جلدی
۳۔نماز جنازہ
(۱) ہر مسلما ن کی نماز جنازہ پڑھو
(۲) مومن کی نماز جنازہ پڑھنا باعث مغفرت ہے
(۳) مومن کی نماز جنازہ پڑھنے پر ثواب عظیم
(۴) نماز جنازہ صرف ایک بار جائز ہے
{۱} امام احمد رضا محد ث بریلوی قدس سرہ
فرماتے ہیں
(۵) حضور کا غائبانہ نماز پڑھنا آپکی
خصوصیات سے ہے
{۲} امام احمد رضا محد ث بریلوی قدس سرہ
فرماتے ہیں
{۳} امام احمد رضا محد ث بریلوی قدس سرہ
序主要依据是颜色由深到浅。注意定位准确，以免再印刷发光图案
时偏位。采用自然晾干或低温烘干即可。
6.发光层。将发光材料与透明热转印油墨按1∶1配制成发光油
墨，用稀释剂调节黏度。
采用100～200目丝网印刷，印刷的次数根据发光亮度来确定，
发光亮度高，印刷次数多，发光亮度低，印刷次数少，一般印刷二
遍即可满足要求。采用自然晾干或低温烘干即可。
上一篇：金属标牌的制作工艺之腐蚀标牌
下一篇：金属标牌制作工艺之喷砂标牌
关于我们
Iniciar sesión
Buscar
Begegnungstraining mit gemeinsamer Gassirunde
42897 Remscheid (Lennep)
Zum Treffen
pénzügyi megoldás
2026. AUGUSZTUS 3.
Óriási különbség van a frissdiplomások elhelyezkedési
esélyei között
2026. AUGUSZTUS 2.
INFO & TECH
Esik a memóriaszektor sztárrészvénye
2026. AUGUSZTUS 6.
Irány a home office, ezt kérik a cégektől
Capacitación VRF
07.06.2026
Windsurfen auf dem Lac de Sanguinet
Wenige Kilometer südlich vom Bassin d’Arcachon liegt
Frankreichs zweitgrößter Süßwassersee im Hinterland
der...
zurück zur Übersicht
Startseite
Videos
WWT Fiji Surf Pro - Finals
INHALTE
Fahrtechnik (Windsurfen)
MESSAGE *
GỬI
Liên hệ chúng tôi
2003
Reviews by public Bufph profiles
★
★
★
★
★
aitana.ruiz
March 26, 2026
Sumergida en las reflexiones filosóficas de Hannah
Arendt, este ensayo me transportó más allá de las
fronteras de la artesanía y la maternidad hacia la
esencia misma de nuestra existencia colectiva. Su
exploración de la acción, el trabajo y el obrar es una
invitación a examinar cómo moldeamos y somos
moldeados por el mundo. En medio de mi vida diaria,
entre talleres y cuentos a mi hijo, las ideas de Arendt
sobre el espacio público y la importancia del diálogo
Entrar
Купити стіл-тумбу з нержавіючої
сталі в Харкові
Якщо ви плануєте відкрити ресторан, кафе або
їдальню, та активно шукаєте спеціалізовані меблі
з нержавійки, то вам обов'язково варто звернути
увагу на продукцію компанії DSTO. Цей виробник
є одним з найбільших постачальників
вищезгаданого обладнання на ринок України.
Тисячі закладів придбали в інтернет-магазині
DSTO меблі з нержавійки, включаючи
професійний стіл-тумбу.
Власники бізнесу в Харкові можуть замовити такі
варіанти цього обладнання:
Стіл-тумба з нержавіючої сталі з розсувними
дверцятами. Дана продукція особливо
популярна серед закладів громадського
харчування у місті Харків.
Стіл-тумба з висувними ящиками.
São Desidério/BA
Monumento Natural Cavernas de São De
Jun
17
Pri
------------------------------------------------------------------------
PROBLEM REQUIREMENTS –
The whole of the data must be given again, exactly as shown.

REPLY –
جلدی
۳۔نماز جنازہ
(۱) ہر مسلما ن کی نماز جنازہ پڑھو
(۲) مومن کی نماز جنازہ پڑھنا باعث مغفرت ہے
(۳) مومن کی نماز جنازہ پڑھنے پر ثواب عظیم
(۴) نماز جنازہ صرف ایک بار جائز ہے
{۱} امام احمد رضا محد ث بریلوی قدس سرہ
فرماتے ہیں
(۵) حضور کا غائبانہ نماز پڑھنا آپکی
خصوصیات سے ہے
{۲} امام احمد رضا محد ث بریلوی قدس سرہ
فرماتے ہیں
{۳} امام احمد رضا محد ث بریلوی قدس سرہ
序主要依据是颜色由深到浅。注意定位准确，以免再印刷发光图案
时偏位。采用自然晾干或低温烘干即可。
6.发光层。将发光材料与透明热转印油墨按1∶1配制成发光油
墨，用稀释剂调节黏度。
采用100～200目丝网印刷，印刷的次数根据发光亮度来确定，
发光亮度高，印刷次数多，发光亮度低，印刷次数少，一般印刷二
遍即可满足要求。采用自然晾干或低温烘干即可。
上一篇：金属标牌的制作工艺之腐蚀标牌
下一篇：金属标牌制作工艺之喷砂标牌
关于我们
Iniciar sesión
Buscar
Begegnungstraining mit gemeinsamer Gassirunde
42897 Remscheid (Lennep)
Zum Treffen
pénzügyi megoldás
2026. AUGUSZTUS 3.
Óriási különbség van a frissdiplomások elhelyezkedési
esélyei között
2026. AUGUSZTUS 2.
INFO & TECH
Esik a memóriaszektor sztárrészvénye
2026. AUGUSZTUS 6.
Irány a home office, ezt kérik a cégektől
Capacitación VRF
07.06.2026
Windsurfen auf dem Lac de Sanguinet
Wenige Kilometer südlich vom Bassin d’Arcachon liegt
Frankreichs zweitgrößter Süßwassersee im Hinterland
der...
zurück zur Übersicht
Startseite
Videos
WWT Fiji Surf Pro - Finals
INHALTE
Fahrtechnik (Windsurfen)
MESSAGE *
GỬI
Liên hệ chúng tôi
2003
Reviews by public Bufph profiles
★
★
★
★
★
aitana.ruiz
March 26, 2026
Sumergida en las reflexiones filosóficas de Hannah
Arendt, este ensayo me transportó más allá de las
fronteras de la artesanía y la maternidad hacia la
esencia misma de nuestra existencia colectiva. Su
exploración de la acción, el trabajo y el obrar es una
invitación a examinar cómo moldeamos y somos
moldeados por el mundo. En medio de mi vida diaria,
entre talleres y cuentos a mi hijo, las ideas de Arendt
sobre el espacio público y la importancia del diálogo
Entrar
Купити стіл-тумбу з нержавіючої
сталі в Харкові
Якщо ви плануєте відкрити ресторан, кафе або
їдальню, та активно шукаєте спеціалізовані меблі
з нержавійки, то вам обов'язково варто звернути
увагу на продукцію компанії DSTO. Цей виробник
є одним з найбільших постачальників
вищезгаданого обладнання на ринок України.
Тисячі закладів придбали в інтернет-магазині
DSTO меблі з нержавійки, включаючи
професійний стіл-тумбу.
Власники бізнесу в Харкові можуть замовити такі
варіанти цього обладнання:
Стіл-тумба з нержавіючої сталі з розсувними
дверцятами. Дана продукція особливо
популярна серед закладів громадського
харчування у місті Харків.
Стіл-тумба з висувними ящиками.
São Desidério/BA
Monumento Natural Cavernas de São De
Jun
17
Pri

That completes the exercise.